Chapitre 2 — La montre brisée
Marianne Lacroix
Quand Marianne ouvrit la porte de l’immeuble, ses doigts tremblaient légèrement, bien qu’elle refusât de l’admettre. Les escaliers qui conduisaient à son appartement étaient plongés dans une pénombre habituelle, éclairés seulement par une ampoule vacillante suspendue au plafond du hall. Une odeur humide de moisissure mêlée aux relents de tabac froid s’insinuait dans ses narines, ajoutant au poids des dernières heures qui pesaient sur ses épaules.
Elle jeta son blouson de cuir sur le dossier d’une chaise, alluma la lumière d’un geste brusque et observa brièvement le désordre ambiant. Les piles de dossiers ouverts et de notes en vrac sur sa table basse semblaient la toiser, comme pour lui rappeler qu’elle n’aurait aucun répit. Le tic-tac régulier de l’horloge, seule constante dans cet espace chaotique, semblait battre au rythme de son anxiété refoulée.
En s’approchant de la fenêtre, elle souleva le rideau d’un geste machinal et fixa les gouttes de pluie qui s’écrasaient contre la vitre, traçant des sillons irréguliers sur le verre. C’est alors qu’un détail attira son attention : sa boîte aux lettres, visible depuis sa fenêtre, était entrouverte. Une tension immédiate la parcourut, son esprit en alerte.
Elle se glissa dans ses bottes, attrapa son arme de service, et descendit les marches grinçantes, chacun de ses pas résonnant dans le silence oppressant de l’immeuble.

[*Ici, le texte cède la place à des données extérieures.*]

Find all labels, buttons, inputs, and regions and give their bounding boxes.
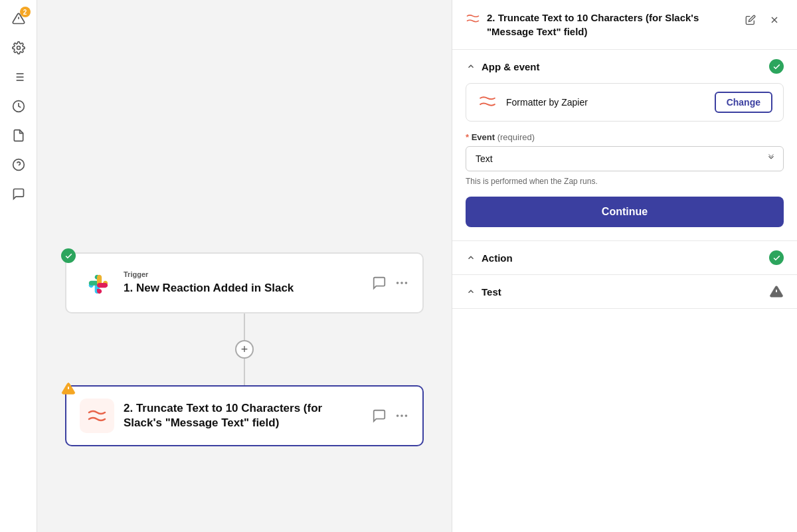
event-select-wrapper: Text bbox=[466, 146, 784, 171]
panel-header-formatter-icon bbox=[466, 12, 480, 29]
app-name: Formatter by Zapier bbox=[506, 97, 707, 108]
svg-point-17 bbox=[397, 414, 399, 417]
sidebar-item-chat[interactable] bbox=[5, 181, 32, 207]
app-event-title: App & event bbox=[482, 61, 764, 72]
svg-point-19 bbox=[405, 414, 408, 417]
alert-badge: 2 bbox=[20, 7, 31, 17]
flow-container: Trigger 1. New Reaction Added in Slack + bbox=[65, 252, 424, 446]
slack-icon bbox=[80, 266, 114, 300]
sidebar: 2 bbox=[0, 0, 37, 532]
formatter-title: 2. Truncate Text to 10 Characters (for S… bbox=[124, 401, 363, 430]
trigger-node[interactable]: Trigger 1. New Reaction Added in Slack bbox=[65, 252, 424, 313]
sidebar-item-settings[interactable] bbox=[5, 35, 32, 61]
right-panel: 2. Truncate Text to 10 Characters (for S… bbox=[452, 0, 797, 532]
panel-header: 2. Truncate Text to 10 Characters (for S… bbox=[452, 0, 797, 50]
formatter-actions bbox=[372, 408, 409, 423]
continue-button[interactable]: Continue bbox=[466, 197, 784, 227]
action-check bbox=[769, 250, 784, 265]
canvas: Trigger 1. New Reaction Added in Slack + bbox=[37, 0, 452, 532]
event-select[interactable]: Text bbox=[466, 146, 784, 171]
close-button[interactable] bbox=[765, 11, 784, 29]
trigger-status-check bbox=[61, 248, 76, 263]
svg-point-12 bbox=[397, 282, 399, 284]
app-event-section: App & event Formatter by Zapier Change *… bbox=[452, 50, 797, 241]
more-icon[interactable] bbox=[395, 276, 409, 290]
app-row-formatter-icon bbox=[477, 92, 498, 113]
sidebar-item-zaps[interactable] bbox=[5, 64, 32, 90]
test-warn bbox=[769, 284, 784, 299]
formatter-status-warn bbox=[61, 381, 76, 396]
edit-button[interactable] bbox=[741, 11, 760, 29]
panel-title: 2. Truncate Text to 10 Characters (for S… bbox=[487, 11, 735, 39]
formatter-node[interactable]: 2. Truncate Text to 10 Characters (for S… bbox=[65, 385, 424, 446]
svg-point-13 bbox=[400, 282, 403, 284]
svg-point-2 bbox=[17, 46, 20, 50]
connector-line-1 bbox=[244, 313, 245, 340]
formatter-icon bbox=[80, 399, 114, 433]
event-hint: This is performed when the Zap runs. bbox=[466, 177, 784, 186]
test-section: Test bbox=[452, 275, 797, 309]
event-label: * Event (required) bbox=[466, 132, 784, 142]
app-event-chevron bbox=[466, 61, 476, 72]
action-title: Action bbox=[482, 252, 764, 264]
svg-point-14 bbox=[405, 282, 408, 284]
trigger-node-content: Trigger 1. New Reaction Added in Slack bbox=[124, 270, 363, 296]
sidebar-item-alerts[interactable]: 2 bbox=[5, 5, 32, 32]
formatter-node-content: 2. Truncate Text to 10 Characters (for S… bbox=[124, 401, 363, 430]
sidebar-item-history[interactable] bbox=[5, 93, 32, 120]
app-row: Formatter by Zapier Change bbox=[466, 83, 784, 122]
trigger-badge: Trigger bbox=[124, 270, 363, 278]
sidebar-item-files[interactable] bbox=[5, 122, 32, 149]
action-section: Action bbox=[452, 241, 797, 275]
trigger-title: 1. New Reaction Added in Slack bbox=[124, 281, 363, 296]
panel-header-actions bbox=[741, 11, 784, 29]
comment-icon-2[interactable] bbox=[372, 408, 387, 423]
change-app-button[interactable]: Change bbox=[715, 92, 772, 113]
test-section-header[interactable]: Test bbox=[452, 275, 797, 308]
action-chevron bbox=[466, 252, 476, 263]
app-event-section-header[interactable]: App & event bbox=[452, 50, 797, 83]
app-event-check bbox=[769, 59, 784, 74]
comment-icon[interactable] bbox=[372, 276, 387, 290]
app-event-body: Formatter by Zapier Change * Event (requ… bbox=[452, 83, 797, 240]
trigger-actions bbox=[372, 276, 409, 290]
test-title: Test bbox=[482, 286, 764, 298]
add-step-button[interactable]: + bbox=[235, 340, 254, 359]
more-icon-2[interactable] bbox=[395, 408, 409, 423]
connector-line-2 bbox=[244, 359, 245, 385]
svg-point-18 bbox=[400, 414, 403, 417]
sidebar-item-help[interactable] bbox=[5, 151, 32, 178]
test-chevron bbox=[466, 286, 476, 297]
action-section-header[interactable]: Action bbox=[452, 241, 797, 274]
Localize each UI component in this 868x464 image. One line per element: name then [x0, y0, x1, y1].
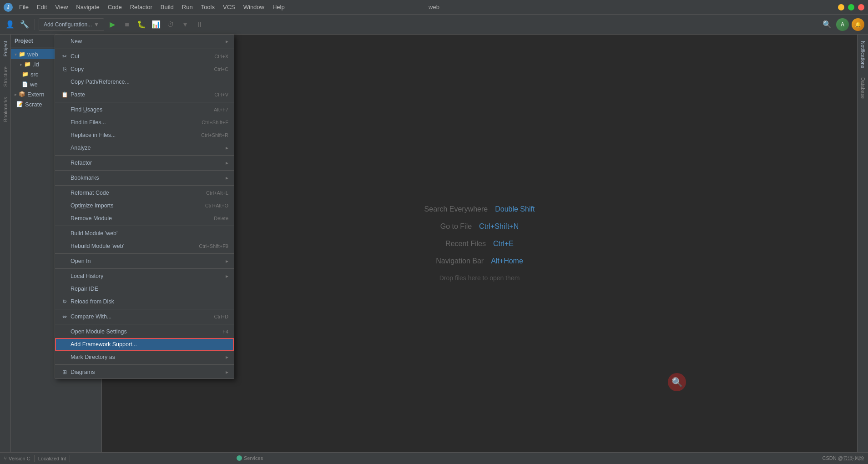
cm-paste[interactable]: 📋 Paste Ctrl+V: [55, 88, 234, 101]
menu-vcs[interactable]: VCS: [219, 2, 239, 12]
cm-diagrams-icon: ⊞: [61, 369, 69, 375]
user-avatar[interactable]: A: [836, 18, 849, 31]
cm-refactor[interactable]: Refactor ▸: [55, 156, 234, 169]
debug-button[interactable]: 🐛: [135, 18, 148, 31]
status-version-control[interactable]: ⑂ Version C: [4, 455, 30, 462]
cm-bookmarks[interactable]: Bookmarks ▸: [55, 171, 234, 184]
maximize-button[interactable]: □: [848, 4, 854, 10]
services-circle: [237, 455, 242, 461]
cm-add-framework-support[interactable]: Add Framework Support...: [55, 338, 234, 351]
right-tab-database[interactable]: Database: [859, 73, 867, 103]
add-configuration-button[interactable]: Add Configuration... ▼: [39, 18, 104, 31]
hint-goto-file-label: Go to File: [440, 222, 472, 231]
close-button[interactable]: ×: [858, 4, 864, 10]
search-red-icon: 🔍: [668, 373, 686, 391]
cm-sep-7: [55, 253, 234, 254]
sidebar-tab-bookmarks[interactable]: Bookmarks: [1, 92, 10, 126]
cm-copy-shortcut: Ctrl+C: [214, 66, 228, 72]
hint-navigation-bar: Navigation Bar Alt+Home: [436, 257, 523, 265]
cm-copy-path[interactable]: Copy Path/Reference...: [55, 76, 234, 88]
tree-label-web: web: [27, 51, 38, 58]
search-everywhere-icon[interactable]: 🔍: [821, 18, 833, 31]
status-version-control-label: Version C: [9, 456, 30, 461]
cm-new-label: New: [71, 38, 82, 45]
status-sep-1: [34, 455, 35, 462]
cm-analyze[interactable]: Analyze ▸: [55, 141, 234, 154]
menu-window[interactable]: Window: [240, 2, 268, 12]
menu-navigate[interactable]: Navigate: [72, 2, 103, 12]
status-localized[interactable]: Localized Int: [38, 456, 66, 461]
cm-copy[interactable]: ⎘ Copy Ctrl+C: [55, 63, 234, 76]
cm-reload-from-disk-icon: ↻: [61, 298, 69, 305]
minimize-button[interactable]: −: [838, 4, 844, 10]
status-right-text: CSDN @云淡·风险: [823, 455, 864, 462]
folder-icon-external: 📦: [19, 91, 25, 97]
toolbar-separator-2: [210, 19, 210, 30]
status-localized-label: Localized Int: [38, 456, 66, 461]
cm-cut[interactable]: ✂ Cut Ctrl+X: [55, 50, 234, 63]
menu-help[interactable]: Help: [269, 2, 288, 12]
status-right: CSDN @云淡·风险: [823, 455, 864, 462]
cm-sep-8: [55, 268, 234, 269]
cm-find-in-files-label: Find in Files...: [71, 119, 106, 126]
cm-find-usages-shortcut: Alt+F7: [214, 107, 228, 112]
wrench-icon[interactable]: 🔧: [18, 18, 31, 31]
profile-icon[interactable]: 👤: [4, 18, 16, 31]
tree-arrow-id: ▸: [20, 62, 22, 67]
cm-refactor-label: Refactor: [71, 160, 92, 166]
cm-local-history[interactable]: Local History ▸: [55, 270, 234, 282]
menu-code[interactable]: Code: [104, 2, 126, 12]
suspend-button[interactable]: ⏸: [193, 18, 206, 31]
menu-view[interactable]: View: [51, 2, 71, 12]
dropdown-arrow-icon[interactable]: ▾: [179, 18, 192, 31]
menu-refactor[interactable]: Refactor: [126, 2, 156, 12]
cm-open-module-settings[interactable]: Open Module Settings F4: [55, 325, 234, 338]
cm-compare-with[interactable]: ⇔ Compare With... Ctrl+D: [55, 310, 234, 323]
cm-remove-module-label: Remove Module: [71, 215, 112, 222]
profile-run-button[interactable]: ⏱: [164, 18, 177, 31]
cm-open-in-arrow: ▸: [226, 258, 228, 264]
cm-copy-path-label: Copy Path/Reference...: [71, 79, 130, 85]
hint-goto-file: Go to File Ctrl+Shift+N: [440, 222, 519, 231]
sidebar-tab-project[interactable]: Project: [1, 36, 10, 61]
cm-build-module[interactable]: Build Module 'web': [55, 227, 234, 240]
window-title: web: [429, 4, 439, 10]
notification-button[interactable]: 🔔: [852, 18, 864, 31]
run-button[interactable]: ▶: [106, 18, 119, 31]
cm-reformat-code[interactable]: Reformat Code Ctrl+Alt+L: [55, 187, 234, 199]
cm-open-module-settings-label: Open Module Settings: [71, 328, 127, 335]
cm-remove-module[interactable]: Remove Module Delete: [55, 212, 234, 225]
hint-recent-files: Recent Files Ctrl+E: [445, 240, 514, 248]
cm-open-in[interactable]: Open In ▸: [55, 255, 234, 267]
menu-run[interactable]: Run: [178, 2, 197, 12]
menu-tools[interactable]: Tools: [197, 2, 218, 12]
cm-diagrams[interactable]: ⊞ Diagrams ▸: [55, 366, 234, 378]
cm-repair-ide[interactable]: Repair IDE: [55, 282, 234, 295]
coverage-button[interactable]: 📊: [150, 18, 162, 31]
cm-mark-directory-arrow: ▸: [226, 354, 228, 360]
cm-mark-directory[interactable]: Mark Directory as ▸: [55, 351, 234, 363]
sidebar-tab-structure[interactable]: Structure: [1, 62, 10, 91]
cm-replace-in-files[interactable]: Replace in Files... Ctrl+Shift+R: [55, 129, 234, 141]
cm-local-history-label: Local History: [71, 273, 103, 279]
cm-optimize-shortcut: Ctrl+Alt+O: [205, 203, 228, 208]
hint-recent-files-key: Ctrl+E: [493, 240, 514, 248]
menu-build[interactable]: Build: [157, 2, 177, 12]
menu-file[interactable]: File: [15, 2, 32, 12]
cm-find-in-files[interactable]: Find in Files... Ctrl+Shift+F: [55, 116, 234, 129]
cm-new[interactable]: New ▸: [55, 35, 234, 48]
cm-sep-2: [55, 102, 234, 102]
cm-reformat-shortcut: Ctrl+Alt+L: [206, 190, 228, 196]
stop-button[interactable]: ■: [121, 18, 133, 31]
cm-reload-from-disk[interactable]: ↻ Reload from Disk: [55, 295, 234, 308]
cm-sep-11: [55, 364, 234, 365]
tree-label-id: .id: [33, 61, 39, 68]
cm-rebuild-module[interactable]: Rebuild Module 'web' Ctrl+Shift+F9: [55, 240, 234, 252]
cm-reload-from-disk-label: Reload from Disk: [71, 298, 114, 305]
right-tab-notifications[interactable]: Notifications: [859, 36, 867, 73]
status-services[interactable]: Services: [237, 452, 263, 464]
menu-edit[interactable]: Edit: [33, 2, 50, 12]
status-sep-2: [70, 455, 70, 462]
cm-optimize-imports[interactable]: Optimize Imports Ctrl+Alt+O: [55, 199, 234, 212]
cm-find-usages[interactable]: Find Usages Alt+F7: [55, 103, 234, 116]
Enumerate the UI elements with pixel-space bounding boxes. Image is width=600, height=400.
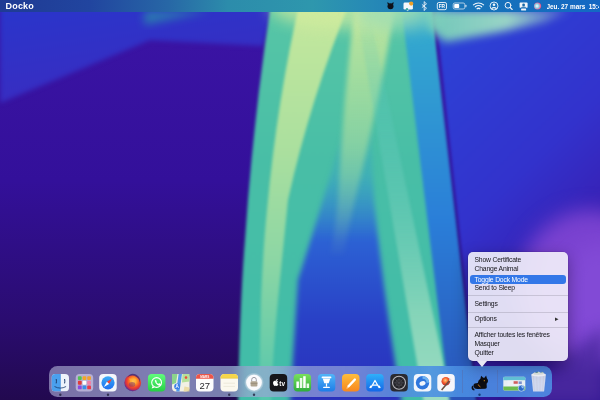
- svg-text:tv: tv: [279, 380, 285, 387]
- svg-text:FR: FR: [439, 4, 446, 9]
- svg-text:MARS: MARS: [200, 375, 209, 379]
- svg-text:27: 27: [199, 380, 210, 391]
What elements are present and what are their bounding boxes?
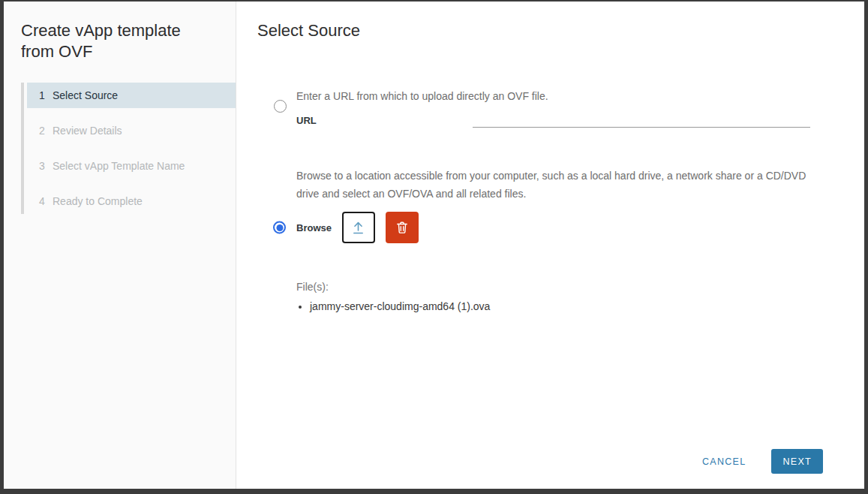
next-button[interactable]: NEXT xyxy=(771,449,823,474)
wizard-steps: 1 Select Source 2 Review Details 3 Selec… xyxy=(21,83,236,214)
url-label: URL xyxy=(296,115,473,128)
url-input[interactable] xyxy=(473,111,810,128)
select-source-panel: Select Source Enter a URL from which to … xyxy=(236,2,864,489)
step-select-vapp-template-name[interactable]: 3 Select vApp Template Name xyxy=(27,153,236,179)
page-title: Select Source xyxy=(257,21,810,41)
browse-option-description: Browse to a location accessible from you… xyxy=(296,167,810,203)
step-number: 3 xyxy=(39,160,53,172)
step-label: Select Source xyxy=(53,89,118,101)
files-label: File(s): xyxy=(296,281,810,293)
upload-icon xyxy=(350,220,366,236)
files-section: File(s): jammy-server-cloudimg-amd64 (1)… xyxy=(296,281,810,312)
step-review-details[interactable]: 2 Review Details xyxy=(27,118,236,143)
url-radio[interactable] xyxy=(274,100,287,113)
step-ready-to-complete[interactable]: 4 Ready to Complete xyxy=(27,188,236,214)
url-option-description: Enter a URL from which to upload directl… xyxy=(296,87,810,105)
files-list: jammy-server-cloudimg-amd64 (1).ova xyxy=(310,300,810,312)
browse-option: Browse to a location accessible from you… xyxy=(257,167,810,312)
wizard-footer: CANCEL NEXT xyxy=(699,449,823,474)
upload-button[interactable] xyxy=(342,212,375,243)
wizard-title: Create vApp template from OVF xyxy=(21,20,205,62)
delete-button[interactable] xyxy=(386,212,419,243)
file-list-item: jammy-server-cloudimg-amd64 (1).ova xyxy=(310,300,810,312)
url-option: Enter a URL from which to upload directl… xyxy=(257,87,810,128)
browse-label: Browse xyxy=(296,222,332,233)
step-number: 1 xyxy=(39,89,53,101)
browse-radio[interactable] xyxy=(273,221,286,234)
step-select-source[interactable]: 1 Select Source xyxy=(27,83,236,108)
create-vapp-template-dialog: Create vApp template from OVF 1 Select S… xyxy=(4,2,864,489)
step-label: Select vApp Template Name xyxy=(53,160,185,172)
wizard-sidebar: Create vApp template from OVF 1 Select S… xyxy=(4,2,236,489)
step-label: Ready to Complete xyxy=(53,195,143,207)
step-number: 2 xyxy=(39,125,53,137)
cancel-button[interactable]: CANCEL xyxy=(699,450,749,473)
trash-icon xyxy=(395,220,410,235)
step-label: Review Details xyxy=(53,125,122,137)
step-number: 4 xyxy=(39,195,53,207)
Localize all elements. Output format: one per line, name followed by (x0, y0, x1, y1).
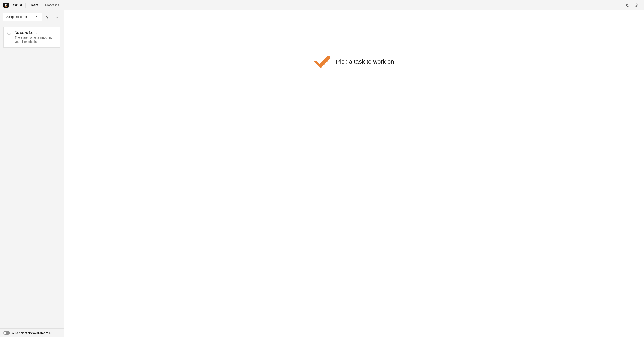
empty-state: Pick a task to work on (314, 55, 394, 68)
svg-point-1 (628, 6, 628, 6)
filter-dropdown[interactable]: Assigned to me (4, 13, 42, 21)
svg-point-3 (636, 4, 637, 5)
app-header: C Tasklist Tasks Processes (0, 0, 644, 10)
sidebar-footer: Auto-select first available task (0, 328, 64, 337)
auto-select-toggle[interactable] (4, 331, 10, 335)
svg-line-5 (10, 34, 11, 35)
filter-icon (46, 15, 49, 19)
help-button[interactable] (624, 1, 632, 9)
no-tasks-card: No tasks found There are no tasks matchi… (4, 27, 60, 48)
app-name: Tasklist (11, 4, 22, 7)
sidebar-toolbar: Assigned to me (0, 10, 64, 24)
nav-label: Processes (45, 4, 59, 7)
help-icon (626, 3, 630, 7)
main-nav: Tasks Processes (27, 0, 62, 10)
filter-button[interactable] (44, 13, 51, 21)
no-tasks-title: No tasks found (15, 31, 57, 35)
empty-state-text: Pick a task to work on (336, 58, 394, 65)
task-sidebar: Assigned to me (0, 10, 64, 337)
checkmark-icon (314, 55, 331, 68)
sort-button[interactable] (53, 13, 60, 21)
user-icon (634, 3, 638, 7)
search-icon (7, 31, 12, 37)
task-list: No tasks found There are no tasks matchi… (0, 24, 64, 328)
divider (25, 2, 26, 8)
svg-point-4 (8, 32, 10, 35)
no-tasks-description: There are no tasks matching your filter … (15, 36, 57, 44)
main-panel: Pick a task to work on (64, 10, 644, 337)
filter-dropdown-label: Assigned to me (6, 15, 27, 18)
sort-icon (55, 15, 58, 19)
nav-tasks[interactable]: Tasks (27, 0, 42, 10)
user-menu-button[interactable] (632, 1, 640, 9)
nav-processes[interactable]: Processes (42, 0, 62, 10)
chevron-down-icon (36, 15, 39, 18)
app-logo: C (4, 2, 8, 8)
auto-select-label: Auto-select first available task (12, 331, 51, 335)
nav-label: Tasks (31, 4, 38, 7)
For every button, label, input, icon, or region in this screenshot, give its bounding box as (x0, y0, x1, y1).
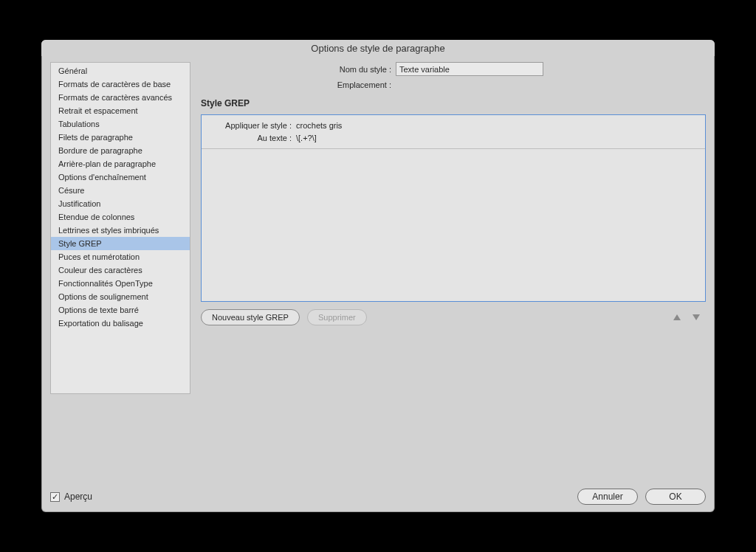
dialog-window: Options de style de paragraphe GénéralFo… (41, 40, 715, 512)
window-title-text: Options de style de paragraphe (311, 43, 444, 54)
sidebar-item[interactable]: Bordure de paragraphe (51, 144, 190, 157)
grep-apply-label: Appliquer le style : (212, 120, 292, 132)
sidebar-item[interactable]: Couleur des caractères (51, 263, 190, 277)
sidebar-item[interactable]: Etendue de colonnes (51, 210, 190, 224)
sidebar-item[interactable]: Général (51, 64, 190, 77)
sidebar-item[interactable]: Arrière-plan de paragraphe (51, 157, 190, 170)
sidebar-item[interactable]: Formats de caractères de base (51, 77, 190, 91)
upper-area: GénéralFormats de caractères de baseForm… (50, 62, 706, 481)
new-grep-style-button[interactable]: Nouveau style GREP (201, 309, 300, 325)
preview-checkbox[interactable]: ✓ (50, 492, 60, 502)
delete-grep-style-button: Supprimer (307, 309, 367, 325)
sidebar-item[interactable]: Fonctionnalités OpenType (51, 277, 190, 290)
cancel-button[interactable]: Annuler (577, 489, 638, 505)
sidebar-item[interactable]: Césure (51, 184, 190, 197)
dialog-footer: ✓ Aperçu Annuler OK (50, 481, 706, 505)
preview-checkbox-wrap[interactable]: ✓ Aperçu (50, 491, 92, 502)
dialog-content: GénéralFormats de caractères de baseForm… (41, 56, 715, 512)
grep-style-list[interactable]: Appliquer le style :crochets grisAu text… (201, 114, 706, 302)
preview-label: Aperçu (64, 491, 92, 502)
sidebar-item[interactable]: Lettrines et styles imbriqués (51, 224, 190, 237)
sidebar-item[interactable]: Options d'enchaînement (51, 170, 190, 184)
grep-button-row: Nouveau style GREP Supprimer (201, 309, 706, 325)
reorder-arrows (673, 314, 706, 320)
footer-buttons: Annuler OK (577, 489, 706, 505)
style-name-label: Nom du style : (201, 65, 391, 74)
location-label: Emplacement : (201, 80, 391, 89)
grep-apply-row: Appliquer le style :crochets gris (212, 120, 698, 132)
sidebar-item[interactable]: Options de soulignement (51, 290, 190, 303)
move-down-icon[interactable] (693, 314, 700, 320)
sidebar-item[interactable]: Filets de paragraphe (51, 131, 190, 144)
sidebar-item[interactable]: Exportation du balisage (51, 317, 190, 330)
ok-button[interactable]: OK (645, 489, 706, 505)
grep-text-row: Au texte :\[.+?\] (212, 132, 698, 145)
sidebar-item[interactable]: Formats de caractères avancés (51, 91, 190, 104)
sidebar-item[interactable]: Justification (51, 197, 190, 210)
panel-title: Style GREP (201, 98, 706, 108)
main-panel: Nom du style : Emplacement : Style GREP … (201, 62, 706, 481)
header-fields: Nom du style : Emplacement : (201, 62, 706, 89)
grep-entry[interactable]: Appliquer le style :crochets grisAu text… (202, 115, 705, 149)
style-name-row: Nom du style : (201, 62, 706, 76)
move-up-icon[interactable] (673, 314, 681, 320)
grep-text-label: Au texte : (212, 132, 292, 145)
sidebar-item[interactable]: Puces et numérotation (51, 250, 190, 263)
grep-text-value[interactable]: \[.+?\] (296, 132, 317, 145)
window-title: Options de style de paragraphe (41, 40, 715, 56)
category-sidebar[interactable]: GénéralFormats de caractères de baseForm… (50, 62, 190, 394)
sidebar-item[interactable]: Style GREP (51, 237, 190, 250)
grep-apply-value[interactable]: crochets gris (296, 120, 342, 132)
style-name-input[interactable] (396, 62, 543, 76)
sidebar-item[interactable]: Retrait et espacement (51, 104, 190, 117)
sidebar-item[interactable]: Options de texte barré (51, 303, 190, 317)
location-row: Emplacement : (201, 80, 706, 89)
sidebar-item[interactable]: Tabulations (51, 117, 190, 131)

En approchant de la boîte aux lettres, elle sentit une vague d’appréhension monter en elle. L’ouverture paraissait trop ordonnée pour être accidentelle. À l’intérieur, un paquet enveloppé dans du papier kraft grossier, sans adresse ni timbre, avec uniquement son nom écrit en lettres noires et anguleuses.
Marianne s’arrêta un instant, scrutant le hall faiblement éclairé. Un bruit de porte qui se refermait quelque part dans l’immeuble la fit sursauter. Elle serra la mâchoire, saisit le paquet et remonta rapidement.
De retour dans son appartement, elle posa le paquet sur la table de la cuisine. Elle hésita une seconde, son regard fixant l’objet comme s’il s’agissait d’une bombe à retardement. Une odeur subtile, métallique, semblait émaner du papier. Lentement, elle récupéra un couteau à beurre et découpa le ruban adhésif, retenant son souffle.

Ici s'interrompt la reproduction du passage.